Worker Rights
and Obligations

in the Japanese IT Industry
Employment Law for
the Foreign Programmer

by Karl Ruping
You may think what you've signed is a one-year contract to work for a Japanese corporation. But if you haven't thoroughly read the work rules, you may eventually find that you've signed away your future.

Foreign employees working in the japanese computer industry live in a precarious state: Glorified by colleagues who assume the foreigner knows everything about anything to do with a microprocessor. Vilified by compatriots for selling out to "the competition." Envied by friends back home yearning for an exotic high-tech rush.

Typically, the foreign employee in Japan remains a "guest" worker, kept on a short leash and with a short-term visa. Japanese companies usually offer foreign employees only a one-year contract, with no enforceable guarantee of extension. This is not because of any government immigration restrictions; it is simply because Japanese law may extend "permanent" employment status (and strong labor rights) to long-term "temporary" employees - something that corporations hope to avoid for foreign workers.

Domestic demand, foreign supply
While Japanese hardware manufacturers have established a global presence, only in game applications is Japanese software internationally competitive. This poor performance is due in part to the lack of experienced computer programmers and system designers in Japan.

Since a knowledgeable in-house staff is necessary to ensure efficient product design, development, and maintenance, many companies are reluctantly turning abroad to meet their programming needs. "With the high demand for specialists in certain high-technology fields, Japanese companies have been recruiting from overseas," notes Hitomi Kanaumi, a human resource specialist in Tokyo. "The software industry in particular looks to the US, Europe, India, and occasionally Taiwan."

These temporary employees are familiar with the technology, but few are familiar with their legal rights and obligations while working in Japan - an oversight that could spell trouble when their short-term contact is through.
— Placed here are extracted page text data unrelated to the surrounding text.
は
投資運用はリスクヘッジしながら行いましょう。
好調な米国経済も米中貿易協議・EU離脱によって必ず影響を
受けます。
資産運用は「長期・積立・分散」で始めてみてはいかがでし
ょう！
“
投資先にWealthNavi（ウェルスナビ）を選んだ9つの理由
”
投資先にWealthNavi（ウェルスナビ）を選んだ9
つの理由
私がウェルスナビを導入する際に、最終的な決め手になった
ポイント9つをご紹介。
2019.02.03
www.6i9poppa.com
Three areas of law that impact the foreign computer programmer are the rights gained under Japanese intellectual property law, the intellectual property rights lost in the employment relationship, and the contractual obligations assumed with respect to noncompetition and nondisclosure clauses.

The foreign programmer should not expect to retire on any invention made within the scope of a Japanese employment relationship.

Copyright and the work-for-hire doctrine
Japanese copyright law protects computer programs as literary works to the extent that there is sufficient creative expression supplied by the author. [For more on this topic, see "Software Copyright Protection in Japan" in the April issue of Computing Japan, page 35.-Ed.] The copyright holder enjoys the exclusive right to copy, distribute, and license a computer program for a period of 50 years after the author's death (or, if the "author" is a corporation, 50 years from publication, or creation).

Copyright initially accrues to the author of the work - either a natural person (the programmer) or a legal person (the corporate employer). But the programmer/employee can lose his or her copyright in one of two ways: through the work-for-hire doctrine, or through the employment contract.

Article 15(2) of the Copyright Act provides that, absent a specific agreement to the contrary, the rights to a computer program created within the scope of employment are automatically transferred to the employer. This provision is intended to facilitate the development and commercial exploitation of software applications, which usually require the efforts of numerous individuals employed by a corporate entity.

[The contract] is only one element of the employment relationship. An equally important document is the corporate work rules.

"Japanese courts have not yet established the contours of the work-for-hire doctrine with respect to software," explains Professor Katsuya Tamai, an intellectual property scholar at Tokyo University. "While we wait for cases, the legislative text suggests that a program prepared by an employee under management supervision is owned by the company, but that a program unrelated to one's job and produced at home is owned by the programmer." The status of a program independently designed at the workplace, but beyond the programmer's assigned work responsibilities, is less clear.

Patents incorporating a computer program are rare, but increasing. Unfortunately, the Japanese patent system is even less friendly to the employee/inventor. In Japan, a 20-year exclusive right to use a new, innovative invention is available to the initial patent applicant rather than the first inventor. This first-to-file system tends to favor an employer with the resources to pursue the complex and often expensive application process.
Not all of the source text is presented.